Native to Central and South America, this barely 1/16-inch-long ant has detrimentally infested areas around the world, particularly tropical and subtropical places in the Pacific. Transported to new sites, usually in potted plant and other materials, including mulch and rubbish, these ants can become a serious nuisance. They will infest house lots, gardens, forests, agricultural fields, beaches or parks. Coffee farmers may see stunted growth, fruit spoilage and premature fruit . It also may be difficult to find pickers and prune.
Then there are the quarantine issues, preventing the shipment of commodities, Montgomery said. “This is something you need to take seriously,” she said. “It can devastate your business.”
Their stings burn strongly and itch intensely for weeks and they pose potential danger through allergic reactions. The stings are also known to harm animals, including livestock, and multiple stings can cause clouded corneas, blindness or death, Montgomery said.
“The little fire ant is considered one of the nastiest ant species because of its biology and cryptic nature,” Montgomery said.
Little fire ants do not compete between their small colonies. Instead, they are interconnected, forming three-dimensional super colonies. The ants share resources, as well as cooperate in taking over areas with shade and moisture. They’re found in plants of all sizes, located high and low, and have a preference for banana plants, ti and palms. Little fire ants will also out-compete other ant species and insects for food and resources, she said.
First noticed in 1999 at a Hawaiian Paradise Park nursery in Puna, the state Department of Agriculture enforced quarantine regulations to halt the pest’s spread.
Little fire ants have spread from the east side to at least eight sites on the west side. The Left Coast Farm detection is the first time the pest was found on coffee land. So far, the highest elevation ants have been found is 2,000 feet, Montgomery said. It is likely there are other unreported infested sites, located higher and in West Hawaii, she added.
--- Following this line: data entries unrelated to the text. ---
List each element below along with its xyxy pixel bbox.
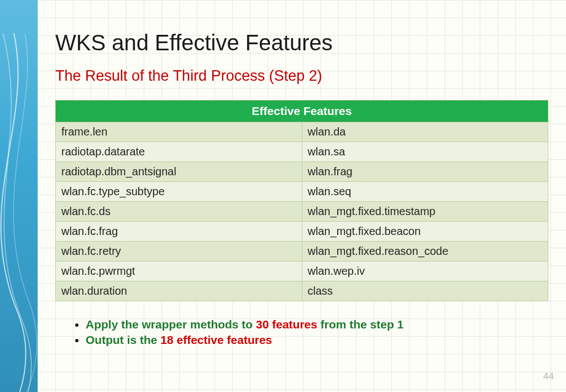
cell: wlan_mgt.fixed.beacon (302, 222, 548, 242)
cell: wlan.da (302, 122, 548, 142)
bullet-pre: Output is the (86, 333, 160, 346)
cell: radiotap.datarate (56, 142, 302, 162)
cell: wlan.fc.frag (56, 222, 302, 242)
table-row: radiotap.dataratewlan.sa (56, 142, 548, 162)
cell: wlan.fc.type_subtype (56, 182, 302, 202)
cell: wlan.fc.retry (56, 242, 302, 262)
cell: frame.len (56, 122, 302, 142)
table-row: wlan.durationclass (56, 281, 548, 301)
cell: wlan.wep.iv (302, 262, 548, 281)
slide-theme-sidebar (0, 0, 38, 392)
table-row: wlan.fc.fragwlan_mgt.fixed.beacon (56, 222, 548, 242)
table-row: wlan.fc.type_subtypewlan.seq (56, 182, 548, 202)
bullet-item: Apply the wrapper methods to 30 features… (86, 317, 548, 332)
wave-decoration (0, 33, 38, 392)
table-row: wlan.fc.pwrmgtwlan.wep.iv (56, 262, 548, 281)
cell: wlan.duration (56, 281, 302, 301)
table-row: frame.lenwlan.da (56, 122, 548, 142)
bullet-list: Apply the wrapper methods to 30 features… (55, 317, 548, 348)
bullet-item: Output is the 18 effective features (86, 332, 548, 348)
cell: radiotap.dbm_antsignal (56, 162, 302, 182)
bullet-post: from the step 1 (317, 318, 403, 331)
cell: wlan.sa (302, 142, 548, 162)
bullet-em: 30 features (256, 318, 317, 331)
cell: class (302, 281, 548, 301)
cell: wlan.seq (302, 182, 548, 202)
slide-subtitle: The Result of the Third Process (Step 2) (55, 67, 548, 85)
table-row: wlan.fc.retrywlan_mgt.fixed.reason_code (56, 242, 548, 262)
slide-body: WKS and Effective Features The Result of… (38, 0, 566, 392)
cell: wlan.frag (302, 162, 548, 182)
cell: wlan.fc.ds (56, 202, 302, 222)
page-number: 44 (543, 371, 554, 382)
table-header: Effective Features (56, 101, 548, 122)
table-row: radiotap.dbm_antsignalwlan.frag (56, 162, 548, 182)
bullet-pre: Apply the wrapper methods to (86, 318, 256, 331)
cell: wlan_mgt.fixed.timestamp (302, 202, 548, 222)
bullet-em: 18 effective features (160, 333, 272, 346)
cell: wlan_mgt.fixed.reason_code (302, 242, 548, 262)
table-row: wlan.fc.dswlan_mgt.fixed.timestamp (56, 202, 548, 222)
cell: wlan.fc.pwrmgt (56, 262, 302, 281)
effective-features-table: Effective Features frame.lenwlan.da radi… (55, 100, 548, 301)
slide-title: WKS and Effective Features (55, 30, 548, 55)
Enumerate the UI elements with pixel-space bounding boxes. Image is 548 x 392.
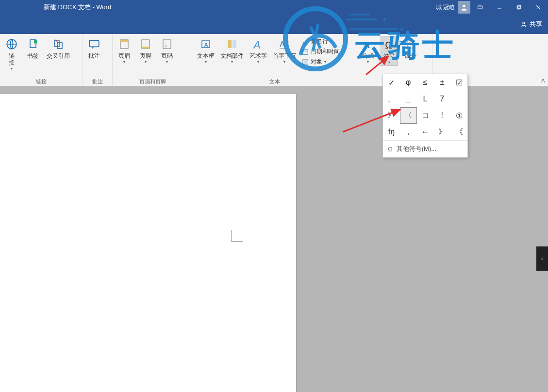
footer-icon xyxy=(138,37,153,51)
wordart-icon: A xyxy=(251,37,266,51)
group-text: A 文本框 ▾ 文档部件 ▾ A 艺术字 ▾ A xyxy=(193,34,356,86)
svg-point-8 xyxy=(523,22,525,24)
document-page[interactable] xyxy=(0,94,296,392)
share-label: 共享 xyxy=(530,20,542,29)
group-label: 文本 xyxy=(193,78,356,86)
minimize-button[interactable] xyxy=(490,0,509,15)
crossref-icon xyxy=(51,37,66,51)
svg-point-0 xyxy=(463,5,465,7)
chevron-down-icon: ▾ xyxy=(11,67,13,71)
symbol-cell[interactable]: ① xyxy=(450,107,467,124)
avatar[interactable] xyxy=(458,1,470,14)
dropcap-icon: A xyxy=(277,37,292,51)
chevron-left-icon: ‹ xyxy=(541,255,543,262)
symbol-cell[interactable]: 》 xyxy=(433,124,450,140)
symbol-cell[interactable]: L xyxy=(417,91,434,107)
symbol-cell[interactable]: ☑ xyxy=(450,74,467,91)
svg-text:#: # xyxy=(165,44,167,49)
symbol-cell[interactable]: ± xyxy=(433,74,450,91)
bookmark-button[interactable]: 书签 xyxy=(24,36,42,60)
share-button[interactable]: 共享 xyxy=(520,20,542,29)
symbol-cell[interactable]: fŋ xyxy=(383,124,400,140)
svg-text:+: + xyxy=(92,40,95,46)
svg-text:A: A xyxy=(280,40,285,49)
parts-icon xyxy=(225,37,239,51)
symbol-grid: ✓φ≤±☑、＿L7》〈□!①fŋ，←》《 xyxy=(383,74,467,140)
svg-text:A: A xyxy=(252,39,260,50)
datetime-icon xyxy=(302,49,309,55)
svg-text:Ω: Ω xyxy=(385,40,392,50)
chevron-down-icon: ▾ xyxy=(231,60,233,64)
symbol-cell[interactable]: □ xyxy=(417,107,434,124)
restore-button[interactable] xyxy=(509,0,529,15)
symbol-cell[interactable]: 、 xyxy=(383,91,400,107)
footer-button[interactable]: 页脚 ▾ xyxy=(137,36,154,65)
symbol-cell[interactable] xyxy=(450,91,467,107)
symbol-dropdown: ✓φ≤±☑、＿L7》〈□!①fŋ，←》《 Ω 其他符号(M)... xyxy=(382,74,468,158)
dropcap-button[interactable]: A 首字下沉 ▾ xyxy=(272,36,297,65)
pagenum-icon: # xyxy=(160,37,174,51)
svg-rect-4 xyxy=(517,6,520,9)
chevron-down-icon: ▾ xyxy=(283,60,285,64)
side-panel-toggle[interactable]: ‹ xyxy=(536,246,548,271)
group-label: 批注 xyxy=(83,78,112,86)
link-icon xyxy=(4,37,19,51)
equation-button[interactable]: π 公式 ▾ xyxy=(359,36,377,65)
comment-icon: + xyxy=(87,37,101,51)
object-button[interactable]: 对象▾ xyxy=(301,57,341,66)
omega-icon: Ω xyxy=(388,146,393,153)
bookmark-icon xyxy=(26,37,40,51)
group-label: 页眉和页脚 xyxy=(113,78,193,86)
ribbon-options-button[interactable] xyxy=(470,0,490,15)
symbol-cell[interactable]: 《 xyxy=(450,124,467,140)
svg-rect-24 xyxy=(228,40,232,48)
pagenum-button[interactable]: # 页码 ▾ xyxy=(158,36,176,65)
share-icon xyxy=(520,20,528,28)
chevron-down-icon: ▾ xyxy=(145,60,147,64)
chevron-down-icon: ▾ xyxy=(205,60,207,64)
group-comments: + 批注 批注 xyxy=(83,34,113,86)
symbol-cell[interactable]: ≤ xyxy=(417,74,434,91)
symbol-cell[interactable]: 》 xyxy=(383,107,400,124)
group-label: 链接 xyxy=(0,78,82,86)
page-margin-mark xyxy=(231,230,243,242)
symbol-cell[interactable]: ， xyxy=(400,124,417,140)
symbol-button[interactable]: Ω 符号 ▾ xyxy=(381,36,398,66)
datetime-button[interactable]: 日期和时间 xyxy=(301,47,341,56)
object-icon xyxy=(302,59,309,65)
group-headerfooter: 页眉 ▾ 页脚 ▾ # 页码 ▾ 页眉和页脚 xyxy=(113,34,193,86)
tabs-row: 共享 xyxy=(0,15,548,34)
textbox-icon: A xyxy=(199,37,213,51)
window-title: 新建 DOCX 文档 - Word xyxy=(44,3,111,12)
symbol-cell[interactable]: 7 xyxy=(433,91,450,107)
sigline-button[interactable]: 签名行▾ xyxy=(301,37,341,46)
symbol-icon: Ω xyxy=(382,37,397,52)
textbox-button[interactable]: A 文本框 ▾ xyxy=(196,36,216,65)
symbol-cell[interactable]: ← xyxy=(417,124,434,140)
symbol-cell[interactable]: 〈 xyxy=(400,107,417,124)
comment-button[interactable]: + 批注 xyxy=(85,36,103,60)
link-button[interactable]: 链 接 ▾ xyxy=(3,36,20,72)
svg-text:#: # xyxy=(409,42,411,45)
chevron-down-icon: ▾ xyxy=(257,60,259,64)
symbol-cell[interactable]: ! xyxy=(433,107,450,124)
symbol-cell[interactable]: φ xyxy=(400,74,417,91)
collapse-ribbon-button[interactable]: ᐱ xyxy=(541,78,545,84)
close-button[interactable] xyxy=(529,0,548,15)
chevron-down-icon: ▾ xyxy=(123,60,125,64)
symbol-cell[interactable]: ✓ xyxy=(383,74,400,91)
header-button[interactable]: 页眉 ▾ xyxy=(116,36,133,65)
parts-button[interactable]: 文档部件 ▾ xyxy=(219,36,245,65)
titlebar-right: 城 冠嘻 xyxy=(436,0,548,15)
svg-rect-1 xyxy=(478,6,482,9)
more-symbols-button[interactable]: Ω 其他符号(M)... xyxy=(383,140,467,157)
number-button[interactable]: # 编号 xyxy=(402,36,419,60)
svg-rect-17 xyxy=(120,40,128,42)
svg-rect-13 xyxy=(57,43,62,49)
svg-rect-19 xyxy=(142,47,149,49)
symbol-cell[interactable]: ＿ xyxy=(400,91,417,107)
crossref-button[interactable]: 交叉引用 xyxy=(46,36,71,60)
wordart-button[interactable]: A 艺术字 ▾ xyxy=(249,36,268,65)
user-icon xyxy=(460,3,468,11)
group-links: 链 接 ▾ 书签 交叉引用 链接 xyxy=(0,34,83,86)
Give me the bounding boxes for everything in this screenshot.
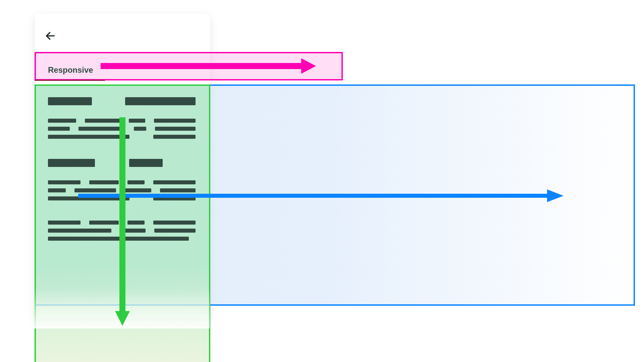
back-arrow-icon[interactable]: [45, 30, 56, 42]
mobile-header: [35, 13, 210, 50]
arrowhead-right-icon: [301, 58, 316, 74]
tab-underline: [35, 80, 105, 81]
arrowhead-right-icon: [547, 189, 564, 202]
diagram-stage: Responsive: [0, 0, 644, 362]
arrowhead-down-icon: [115, 311, 130, 326]
tab-responsive[interactable]: Responsive: [48, 65, 93, 75]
Commonly used in fire ant control are baits laced with a slow-acting toxin. Of those available and tested for their effectiveness, Amdro, Probait and Maxforce are the most attractive to little fire ants. However, these baits cannot be used on food crops. Extinguish Pro and Esteem can be used on food crops, but ants aren’t interested in these baits. Other drawbacks are the slow-working, granulated baits can take awhile to work and lose effectiveness with moisture. Also, ants don’t eat solids; they consume liquids, Montgomery said.
Hawaii Ant Lab developed a bait matrix called HAL gel bait, with the active ingredient Tango, a pesticide containing methoprene that regulates insect growth. It prevents insect larvae from completing the pupation process and it also prevents the queen’s egg production. Though not organic, Tango is used for insect control in food crops, produces results in two to three months, and is considered one of the safest insecticides available, Montgomery said.
The gel bait recipe is available at littlefireants.com. Little globs should be sprayed over the ground and infested area every four to six weeks for a year, she added.